Abstract
The growing supply of retired electric vehicle batteries presents an opportunity for second-life stationary energy storage, but assembling heterogeneous retired cells into reliable packs is challenging due to substantial variation in capacity, DC internal resistance (DCIR), and self-discharge. This paper proposes a robust optimization framework for cell-to-pack assembly of second-life batteries. A topology-screening stage first identifies minimum-cell series–parallel configurations satisfying inverter and energy requirements, reducing the dimensionality of the subsequent assignment problem. For each candidate topology, a mixed-integer linear program selects cells and assigns them along the series string, enforcing power, voltage, and energy requirements as hard constraints while minimizing a normalized, weighted sum of DCIR spread, capacity spread, and self-discharge imbalance. Additionally, measurement uncertainty in capacity and DCIR is modeled as bounded intervals to guarantee feasibility under worst-case parameter deviations. The framework is evaluated on four heterogeneous inventories for a 10 kW/10 kWh stationary backup application. The proposed method satisfies all feasibility requirements in every case, while single-metric sorting heuristics each fail on at least one inventory.
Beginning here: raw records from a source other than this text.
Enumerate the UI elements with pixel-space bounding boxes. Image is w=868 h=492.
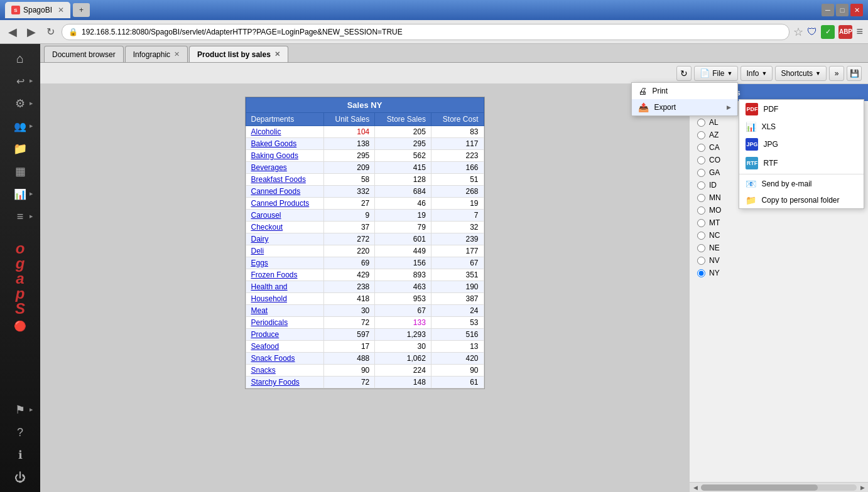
cell-dept[interactable]: Checkout <box>246 222 323 233</box>
state-radio-az[interactable] <box>697 131 705 139</box>
shortcuts-button[interactable]: Shortcuts ▼ <box>775 66 827 81</box>
close-button[interactable]: ✕ <box>850 4 863 16</box>
cell-dept[interactable]: Canned Foods <box>246 186 323 198</box>
state-label-ny: NY <box>709 269 720 277</box>
cell-dept[interactable]: Seafood <box>246 341 323 353</box>
state-radio-ca[interactable] <box>697 144 705 152</box>
sidebar: ⌂ ↩ ▶ ⚙ ▶ 👥 ▶ 📁 ▦ 📊 ▶ ≡ ▶ o g a p S <box>0 44 40 492</box>
submenu-item-pdf[interactable]: PDF PDF <box>739 100 864 119</box>
menu-item-print[interactable]: 🖨 Print <box>632 83 737 99</box>
address-input[interactable] <box>82 28 783 36</box>
sidebar-item-info[interactable]: ℹ <box>6 444 34 466</box>
submenu-item-send-email[interactable]: 📧 Send by e-mail <box>739 176 864 192</box>
cell-unit-sales: 90 <box>323 365 374 377</box>
cell-dept[interactable]: Breakfast Foods <box>246 174 323 186</box>
cell-dept[interactable]: Frozen Foods <box>246 269 323 281</box>
folder-copy-icon: 📁 <box>746 195 756 205</box>
cell-dept[interactable]: Snack Foods <box>246 353 323 365</box>
star-icon[interactable]: ☆ <box>793 25 803 39</box>
cell-store-sales: 953 <box>375 293 431 305</box>
forward-button[interactable]: ▶ <box>24 24 39 40</box>
state-radio-nv[interactable] <box>697 257 705 265</box>
browser-tab[interactable]: S SpagoBI ✕ <box>5 2 70 18</box>
cell-dept[interactable]: Eggs <box>246 257 323 269</box>
cell-dept[interactable]: Carousel <box>246 210 323 222</box>
content-toolbar: ↻ 📄 File ▼ 🖨 Print 📤 Expo <box>40 63 868 84</box>
pdf-icon: PDF <box>746 103 758 115</box>
cell-dept[interactable]: Health and <box>246 281 323 293</box>
minimize-button[interactable]: ─ <box>822 4 834 16</box>
cell-dept[interactable]: Starchy Foods <box>246 377 323 388</box>
info-button[interactable]: Info ▼ <box>741 66 773 81</box>
addon-icon2[interactable]: ABP <box>838 25 852 39</box>
state-item[interactable]: NE <box>695 242 863 254</box>
sidebar-item-grid[interactable]: ▦ <box>6 161 34 182</box>
cell-dept[interactable]: Produce <box>246 329 323 341</box>
submenu-item-xls[interactable]: 📊 XLS <box>739 119 864 135</box>
sidebar-item-layers[interactable]: ≡ ▶ <box>6 206 34 227</box>
sidebar-item-settings[interactable]: ⚙ ▶ <box>6 93 34 114</box>
state-item[interactable]: MT <box>695 217 863 229</box>
state-item[interactable]: NV <box>695 254 863 267</box>
cell-dept[interactable]: Baked Goods <box>246 138 323 150</box>
state-radio-co[interactable] <box>697 156 705 164</box>
refresh-button[interactable]: ↻ <box>676 66 692 81</box>
cell-dept[interactable]: Deli <box>246 245 323 257</box>
cell-dept[interactable]: Snacks <box>246 365 323 377</box>
tab-close-icon[interactable]: ✕ <box>58 6 64 14</box>
tab-infographic[interactable]: Infographic ✕ <box>125 46 188 62</box>
cell-store-sales: 133 <box>375 317 431 329</box>
cell-dept[interactable]: Canned Products <box>246 198 323 210</box>
cell-dept[interactable]: Periodicals <box>246 317 323 329</box>
state-radio-mn[interactable] <box>697 194 705 202</box>
col-dept: Departments <box>246 113 323 126</box>
scroll-left-btn[interactable]: ◀ <box>691 483 700 492</box>
tab-product-list[interactable]: Product list by sales ✕ <box>189 46 288 62</box>
submenu-item-copy-folder[interactable]: 📁 Copy to personal folder <box>739 192 864 208</box>
tab-infographic-close[interactable]: ✕ <box>174 50 180 58</box>
scrollbar-track[interactable] <box>701 484 857 491</box>
sidebar-item-help[interactable]: ? <box>6 422 34 443</box>
state-label-mn: MN <box>709 193 721 202</box>
back-button[interactable]: ◀ <box>5 24 20 40</box>
cell-dept[interactable]: Meat <box>246 305 323 317</box>
state-radio-id[interactable] <box>697 181 705 190</box>
sidebar-item-folder[interactable]: 📁 <box>6 138 34 159</box>
cell-dept[interactable]: Baking Goods <box>246 150 323 162</box>
file-button[interactable]: 📄 File ▼ <box>694 66 738 81</box>
cell-dept[interactable]: Beverages <box>246 162 323 174</box>
save-button[interactable]: 💾 <box>847 66 862 81</box>
sidebar-item-flag[interactable]: ⚑ ▶ <box>6 399 34 420</box>
sidebar-item-power[interactable]: ⏻ <box>6 467 34 488</box>
cell-dept[interactable]: Dairy <box>246 233 323 245</box>
submenu-item-rtf[interactable]: RTF RTF <box>739 154 864 173</box>
sidebar-item-back[interactable]: ↩ ▶ <box>6 70 34 92</box>
tab-document-browser[interactable]: Document browser <box>44 46 124 62</box>
sidebar-item-users[interactable]: 👥 ▶ <box>6 115 34 137</box>
cell-dept[interactable]: Household <box>246 293 323 305</box>
addon-icon1[interactable]: ✓ <box>821 25 835 39</box>
state-item[interactable]: NY <box>695 267 863 279</box>
horizontal-scrollbar[interactable]: ◀ ▶ <box>690 482 868 492</box>
new-tab-button[interactable]: + <box>73 3 90 17</box>
menu-icon[interactable]: ≡ <box>856 25 863 38</box>
state-item[interactable]: NC <box>695 229 863 242</box>
state-radio-ne[interactable] <box>697 244 705 252</box>
submenu-item-jpg[interactable]: JPG JPG <box>739 135 864 154</box>
state-radio-ga[interactable] <box>697 169 705 177</box>
cell-dept[interactable]: Alcoholic <box>246 126 323 138</box>
reload-button[interactable]: ↻ <box>43 24 58 40</box>
sidebar-item-chart[interactable]: 📊 ▶ <box>6 183 34 205</box>
sidebar-item-home[interactable]: ⌂ <box>6 48 34 69</box>
state-radio-nc[interactable] <box>697 232 705 240</box>
maximize-button[interactable]: □ <box>836 4 849 16</box>
scroll-right-btn[interactable]: ▶ <box>858 483 867 492</box>
expand-button[interactable]: » <box>829 66 844 81</box>
tab-product-list-close[interactable]: ✕ <box>274 50 280 58</box>
state-radio-mo[interactable] <box>697 206 705 215</box>
menu-item-export[interactable]: 📤 Export ▶ PDF PDF 📊 XLS <box>632 99 737 115</box>
state-radio-al[interactable] <box>697 119 705 127</box>
state-radio-mt[interactable] <box>697 219 705 227</box>
state-radio-ny[interactable] <box>697 269 705 277</box>
cell-store-sales: 684 <box>375 186 431 198</box>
Relative to the best single-metric baseline by objective value, it reduces the normalized mismatch objective by 76–87%, demonstrating that jointly optimizing cell matching with application-level feasibility requirements improves heterogeneous second-life pack assembly under screening uncertainty.
Index Terms
Battery pack assembly, cell heterogeneity, lithium-ion batteries, mixed-integer programming, robust optimization, second-life batteries.
Cite this paper:
Hassan Zahid Butt and Xingpeng Li, “Optimal Assembly of Repurposed Lithium-Ion Battery Packs under Cell Heterogeneity and Screening Uncertainty”, IEEE PES Electrical Energy Storage Applications and Technologies, St. Pete Beach, FL, USA, Jan. 2027.